Changing the capacity of each VDEV in a ZPOOL without losing data and no downtime with ZFS


Before we start, let's define some acronyms.

FreeBSD: Free Berkeley Software Distribution
ZFS: Zettabyte File System
ZPOOL: ZFS POOL
DEV: DEVice
VDEV: Virtual DEVice
GEOM: disk GEOMetry
BHYVE: BSD HYperVisor
ZVOL: ZFS VOLume

***

I have been tinkering with FreeBSD, ZFS, GEOM, BHYVE, and other interesting technologies.

***

Let's experiment on how to change the capacity of each VDEV of a ZPOOL without losing data and no downtime with ZFS.

To do so, you need a set of disks that are bigger.
Example, if the ZPOOL has 2 mirror VDEVs with 2 10GB disks each (total: 4 10GB disks), and you want to upgrade to 20 GB disks, than you need 4 20GB disks for the upgrade.

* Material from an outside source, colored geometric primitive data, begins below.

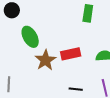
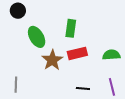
green rectangle: (88, 13) -> (71, 28), moved

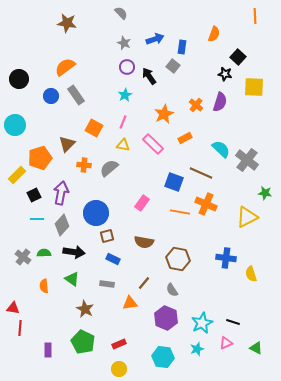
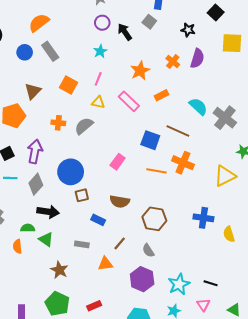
black star: (225, 74) -> (188, 30), moved
brown triangle: (67, 144) -> (33, 91), moved
green semicircle: (44, 253) -> (28, 228), moved
blue rectangle: (113, 259) -> (98, 220), moved
pink triangle: (226, 343) -> (203, 305), turned -40

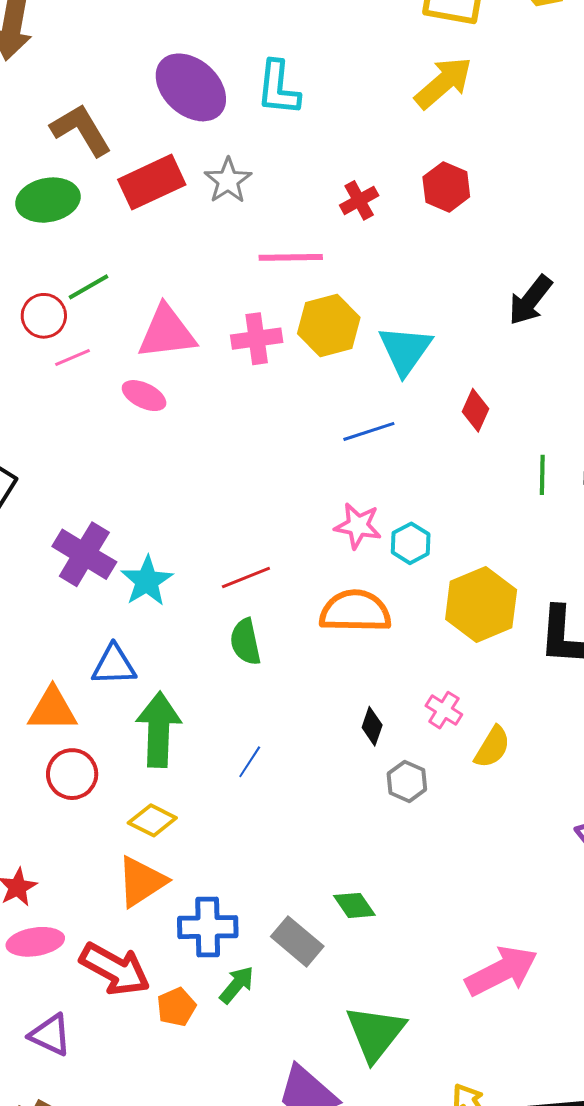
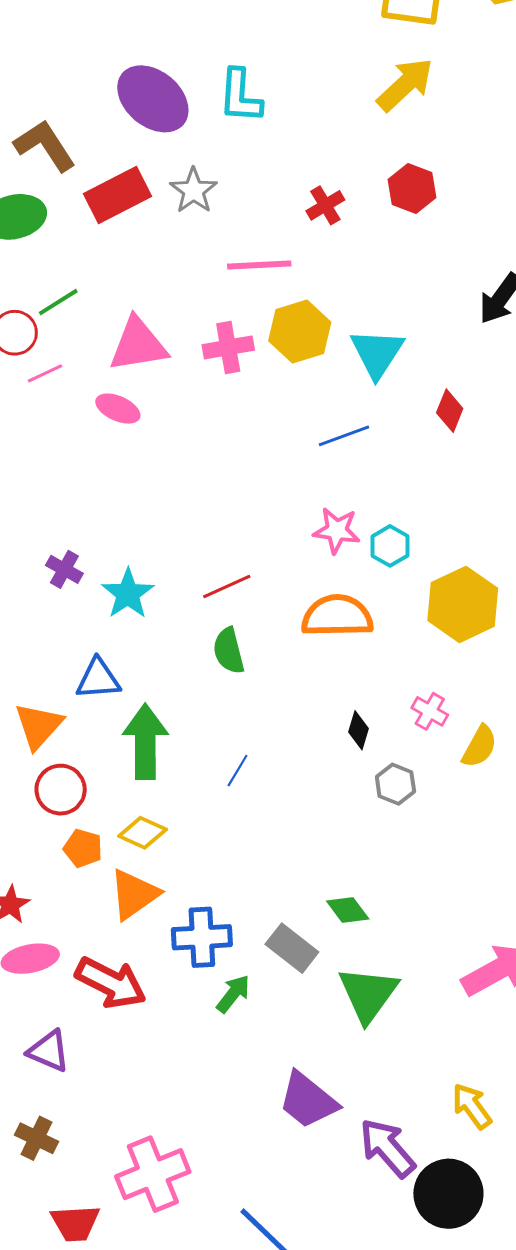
purple cross: (84, 554) -> (64, 569), size x0.6
orange triangle: (53, 709) -> (39, 726), turned -46
orange pentagon: (176, 1007) -> (83, 848), moved, turned -30
green triangle: (375, 1033) -> (368, 994), moved

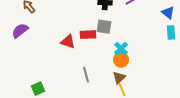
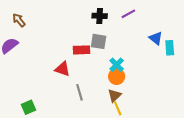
blue triangle: (168, 13) -> (156, 38), moved
red triangle: (68, 42) -> (62, 69), moved

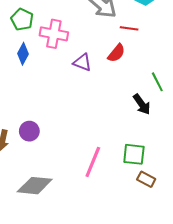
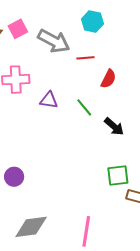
red semicircle: (116, 53) -> (109, 79), moved
green line: (157, 82) -> (84, 107), moved
pink line: (93, 162) -> (86, 231), moved

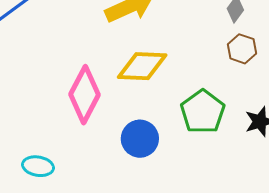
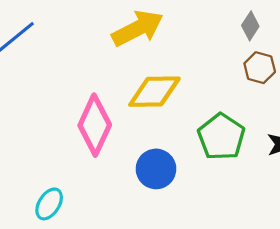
cyan ellipse: (38, 166) -> (49, 204), turned -64

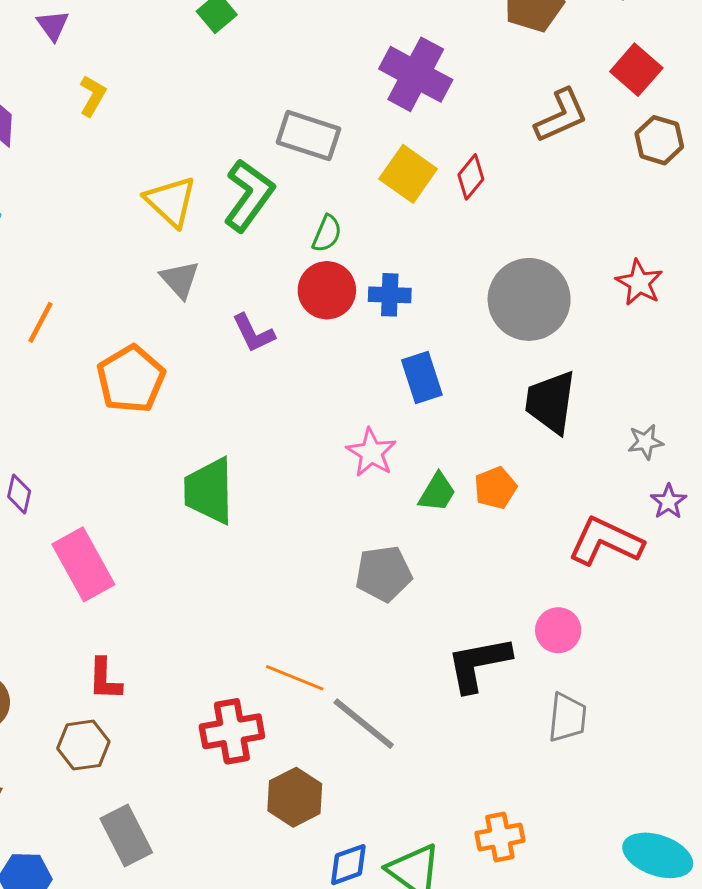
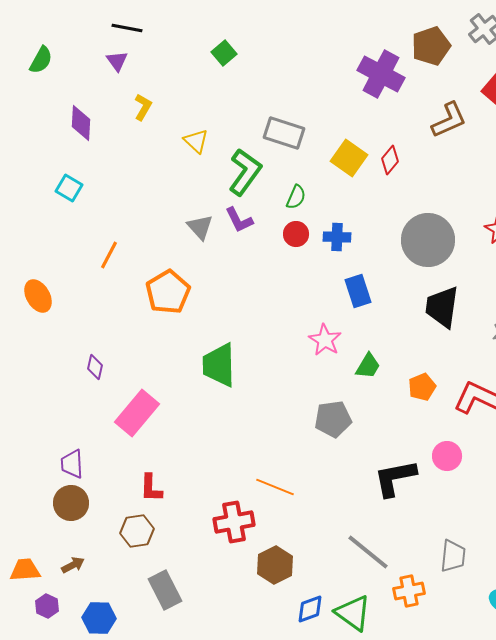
purple cross: (416, 74) -> (381, 74), moved
yellow triangle: (171, 201) -> (196, 141), moved, size x0.7
red circle: (327, 290) -> (296, 234), size x0.7
purple L-shape: (253, 333) -> (239, 220), moved
orange pentagon: (495, 488) -> (422, 387), moved
pink rectangle: (83, 564) -> (137, 413), turned 69
gray trapezoid: (567, 718) -> (453, 556), moved
gray line: (364, 724) -> (368, 552), moved

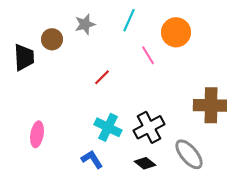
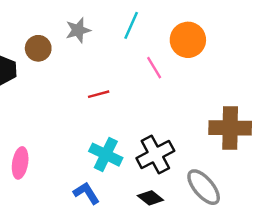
red line: (102, 77) -> (99, 94), turned 30

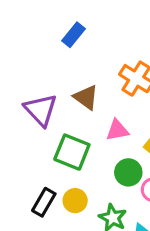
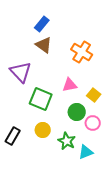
brown triangle: (86, 97) -> (44, 45), moved
black rectangle: (44, 202) -> (13, 136), moved

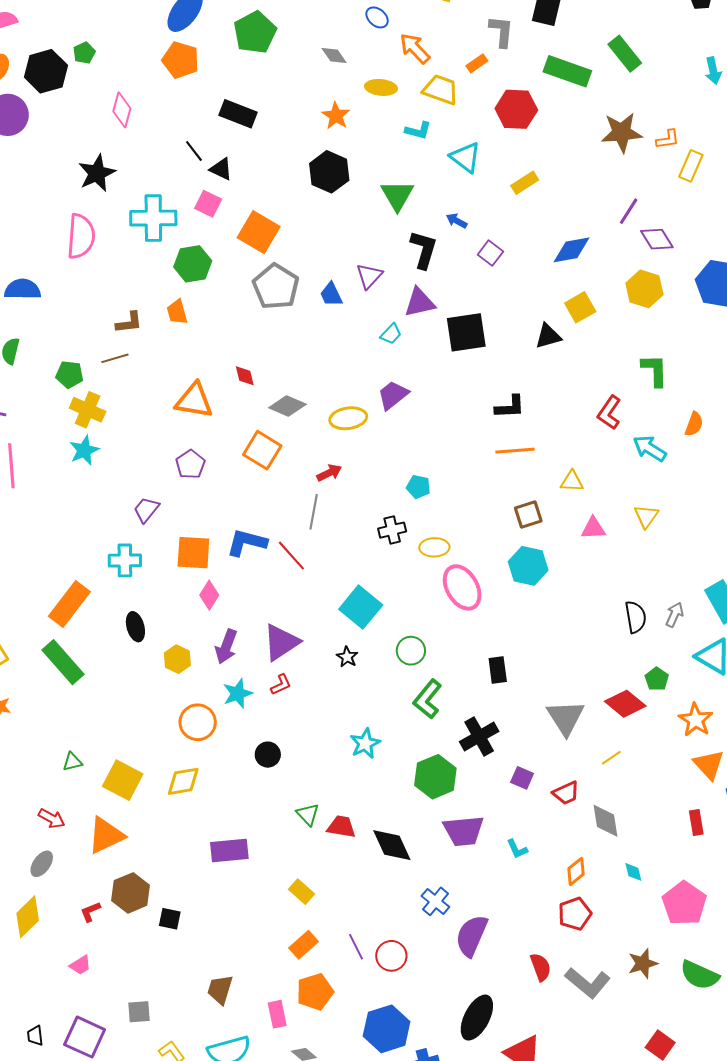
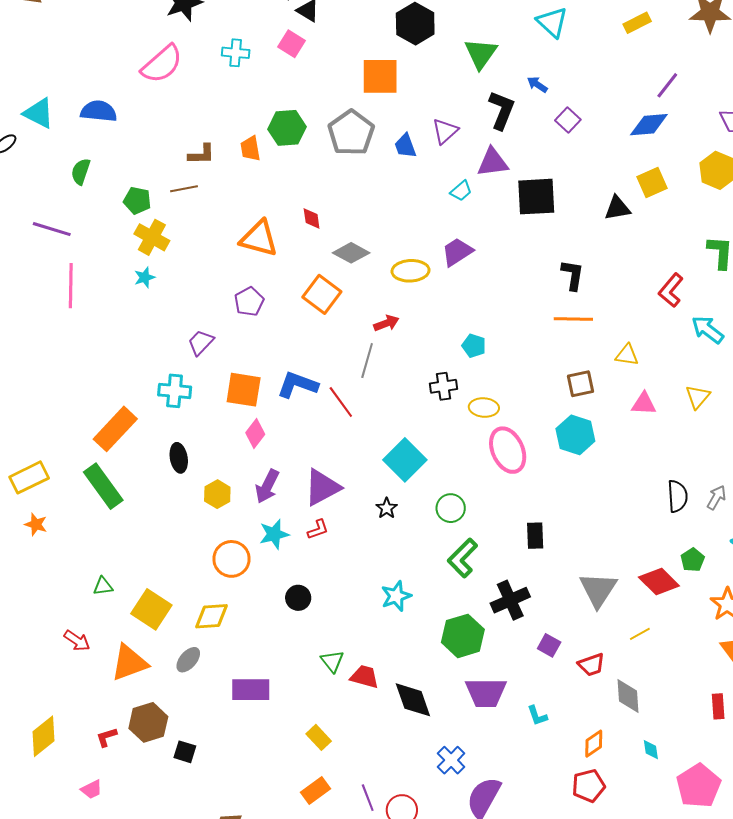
yellow rectangle: (525, 183) -> (637, 23), moved
purple line: (629, 211) -> (667, 85), moved
cyan cross: (153, 218) -> (236, 53), size x0.6
orange square: (259, 232) -> (380, 76), moved, turned -36
pink semicircle: (81, 236) -> (162, 64), turned 39
green hexagon: (193, 264) -> (287, 128), moved
black L-shape: (510, 407) -> (573, 275), turned -84
cyan star: (84, 450) -> (145, 277), size x0.7
gray ellipse: (42, 864) -> (188, 660), moved

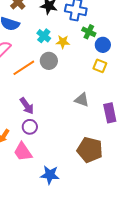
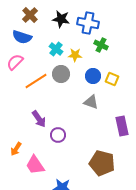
blue circle: (103, 45) -> (93, 76), moved
gray triangle: (82, 100) -> (91, 102), moved
purple circle: (30, 127) -> (58, 135), moved

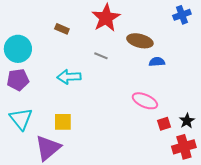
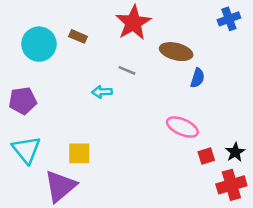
cyan circle: (18, 49) -> (39, 44), moved
blue semicircle: (157, 62) -> (197, 78), turned 112
cyan arrow: (69, 77) -> (102, 92), moved, size x0.7

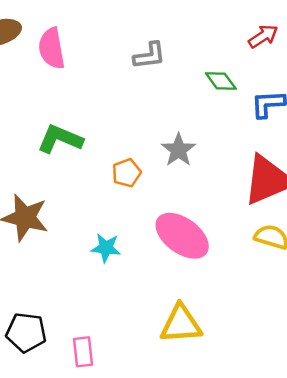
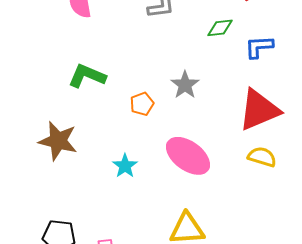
green diamond: (221, 81) -> (220, 28), turned -60
cyan star: (106, 248) -> (125, 166), turned 30

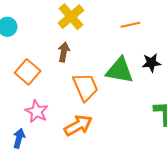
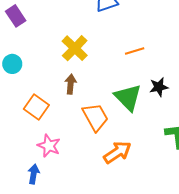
green triangle: (120, 70) -> (128, 97), turned 40
orange arrow: (78, 125) -> (117, 152), moved

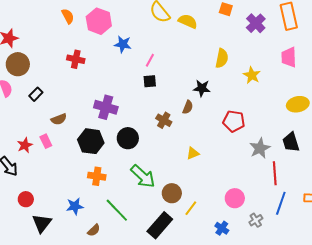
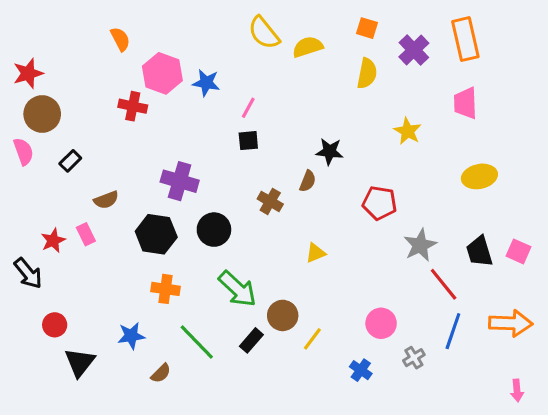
pink hexagon: (99, 21) -> (162, 73), moved
yellow semicircle: (188, 21) -> (308, 47), turned -42
yellow semicircle: (222, 58) -> (367, 73), moved
black trapezoid: (291, 142) -> (479, 251), moved
red line: (275, 173) -> (444, 284), turned -35
black rectangle: (160, 225) -> (251, 340), moved, size x0.6

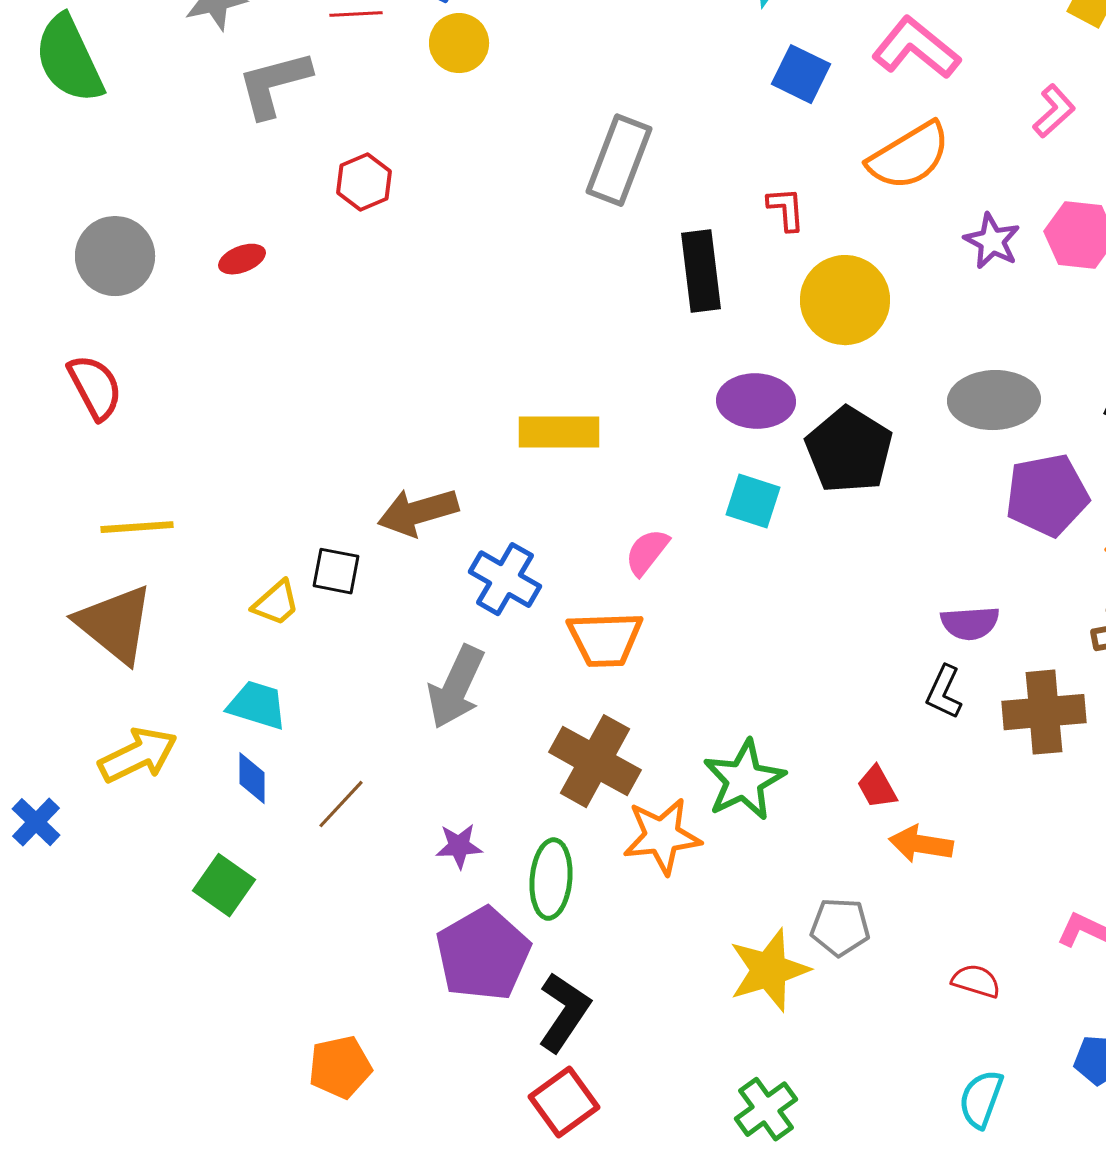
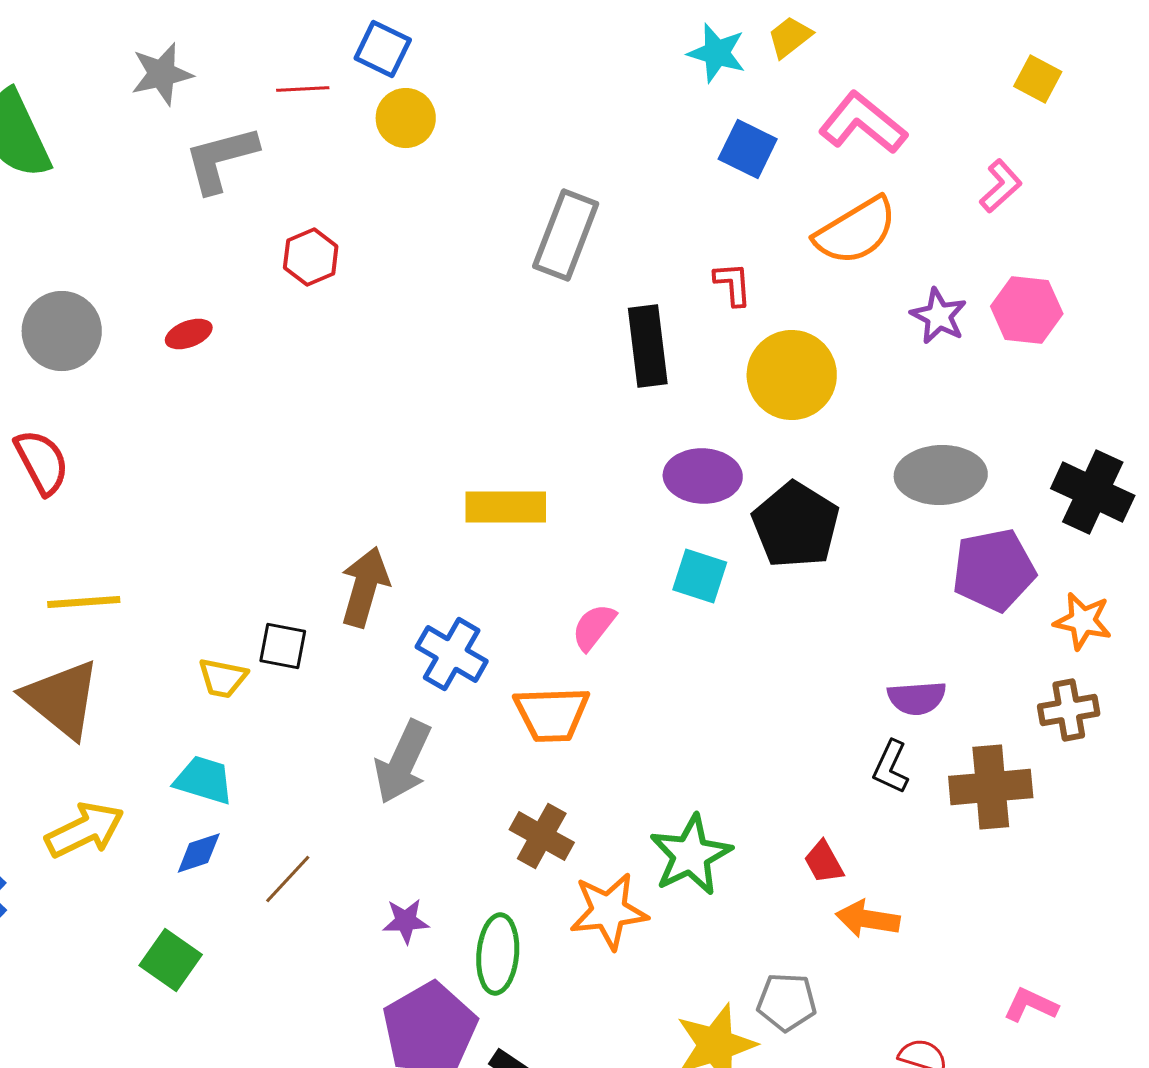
brown arrow: (418, 512) -> (365, 587), turned 122
yellow trapezoid: (276, 603) -> (223, 678), turned 52
brown cross: (595, 761) -> (542, 836), size x0.7
blue diamond: (252, 778) -> (199, 853), turned 72

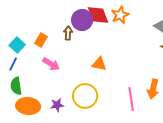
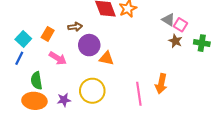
purple circle: (82, 20) -> (89, 45), moved
brown arrow: (68, 33) -> (75, 27), turned 80
green semicircle: (16, 86) -> (37, 81), moved

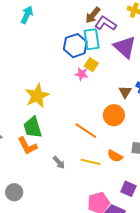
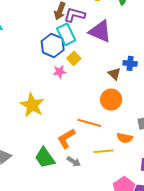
yellow square: (91, 65) -> (74, 58), turned 32
pink star: (81, 74) -> (60, 72), moved
green trapezoid: (33, 127) -> (45, 158), moved
orange L-shape: (27, 146) -> (66, 138), moved, turned 105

Figure 1: Live upgrade of disks in a ZPOOL

ZPOOL tank                           ZPOOL tank
    VDEV mirror-0                        VDEV mirror-0
        DEV /dev/vtbd1                    DEV /dev/vtbd9
        DEV /dev/vtbd2    --->         DEV /dev/vtbd10
    VDEV mirror-1                       VDEV mirror-1
        DEV /dev/vtbd3                    DEV /dev/vtbd11
        DEV /dev/vtbd4                    DEV /dev/vtbd12
    VDEV mirror-2                       VDEV mirror-2
        DEV /dev/vtbd5                    DEV /dev/vtbd13
        DEV /dev/vtbd6                    DEV /dev/vtbd14
    VDEV mirror-3                       VDEV mirror-3
        DEV /dev/vtbd7                    DEV /dev/vtbd15
        DEV /dev/vtbd8                    DEV /dev/vtbd16


***

Create a ZPOOL

root@nova:~ # zpool create tank \
    mirror vtbd1 vtbd2 \
    mirror vtbd3 vtbd4 \
    mirror vtbd5 vtbd6 \
    mirror vtbd7 vtbd8


root@nova:~ # zpool status
  pool: tank
 state: ONLINE
  scan: none requested
config:

        NAME        STATE     READ WRITE CKSUM
        tank        ONLINE       0     0     0
          mirror-0  ONLINE       0     0     0
            vtbd1   ONLINE       0     0     0
            vtbd2   ONLINE       0     0     0
          mirror-1  ONLINE       0     0     0
            vtbd3   ONLINE       0     0     0
            vtbd4   ONLINE       0     0     0
          mirror-2  ONLINE       0     0     0
            vtbd5   ONLINE       0     0     0
            vtbd6   ONLINE       0     0     0
          mirror-3  ONLINE       0     0     0
            vtbd7   ONLINE       0     0     0
            vtbd8   ONLINE       0     0     0

errors: No known data errors

***

Add data to it.

root@nova:~ # zfs create -o mountpoint=/tank/dataset-x tank/dataset-x

root@nova:~ # rsync -av /boot /tank/dataset-x/


***

Now, we see that the ZPOOL tank is using 155M, with data on each VDEV.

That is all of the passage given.